ICI Supports FINRA's Proposed Changes Concerning Fund Sales Material Approvals

Washington, DC, January 23, 2008 - ICI supports a proposed change to Rule 2210 that would modify the requirement for approval of investment company sales material by principals at securities firms selling funds.

Background
On December 20, the SEC provided notice of a proposal by FINRA to amend Rule 2210 to create an exception from the requirements for approving certain filed sales material distributed to prospective investors.

Rule 2210, contained in the NASD Manual, requires that a registered principal of a FINRA member firm approve in writing all advertisements, sales literature, and independently prepared reprints (collectively, "sales material") prior to use. Certain types of sales material, such as advertisements and sales literature concerning mutual funds or variable insurance products must be filed with the FINRA Advertising Regulation Department. Based on recommendations from a FINRA task force, and to eliminate redundancy, FINRA is proposing to create an exception to Rule 2210's registered principal approval requirements for intermediary firms that use the sales material of another firm. The exception would apply only to sales material that another firm has filed with the Department, and for which the Department has issued a review letter finding that the material appears to be consistent with applicable standards.
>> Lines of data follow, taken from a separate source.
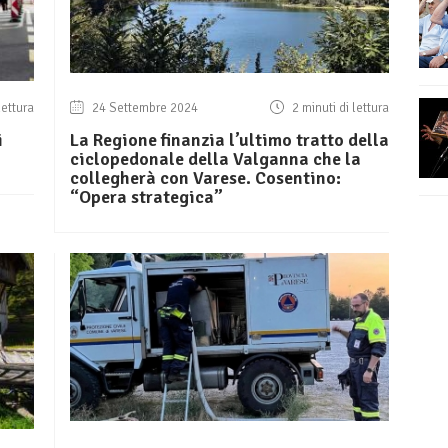
lettura
24 Settembre 2024
2 minuti di lettura
i
La Regione finanzia l’ultimo tratto della
ciclopedonale della Valganna che la
collegherà con Varese. Cosentino:
“Opera strategica”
The proposed rule change would also revise certain of the advertising recordkeeping requirements.

ICI Position
In a January 18 comment letter, ICI commended FINRA for examining the costs and benefits of Rule 2210's principal approval requirement and determining to modify it in a way that should alleviate burdens on some intermediary firms without compromising investor protection. If the proposal is adopted, according to ICI's letter, intermediary firms will be able to use investment company sales material absent the delay and costs associated with a secondary layer of principal review.

"[W]e support the proposed exception from principal review because it is a less burdensome alternative for intermediary firms, and importantly, one that should not compromise investor protection," said ICI Senior Association Counsel Dorothy Donohue.